Would appreciate any feedback and what your experience was printing on the B&C tri-blend. 
Thanks
David


----------



## LAPS (Jan 23, 2017)

We also struggle getting good imprints on polyesters and tri-blends. Our best results have come from using a heavy pre-treatment layer. We use Image Armor Ultra Dark pre-treatment and a lot of it when printing anything less than 50% cotton with good durability, but synthetic fabrics just don't seem to accept ink well enough get a vibrant color results. So, we refuse most full color requests on high polyester content and tri-blends on darks. We understand that DTG just doesn't work well on all fabrics.


----------



## DTG TECH (Jul 16, 2017)

Hi there,

It's quite tricky, takes time and the final result will not be the same as printing on 100% cotton fabrics.
What I used to do, is the following:
- Apply pretreatment 2 times.
- Use 4 BAR pressure on the heat press.
- Print slow. Sometimes print the underbase with waiting time between passes. 
- Set the tunnel dryer to maximum 130°C.

Depending on the material, the coating on and colour, it works quite well.

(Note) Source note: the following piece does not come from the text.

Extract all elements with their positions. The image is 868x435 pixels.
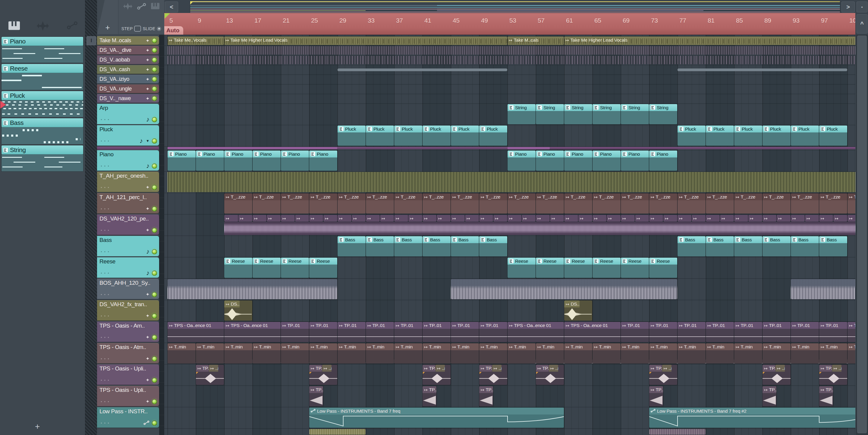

I've done quite a lot of experiments with polyesters and tri-blends. Don´t laugh, but I´ve got quite very good results when pretreating also the inside of the t-shirt. Anyway, as a suggestion and if possible, try to get already pretreated t-shirts. They are pretreated allover. No stains and good printability.

Hope to have helped a little bit.


----------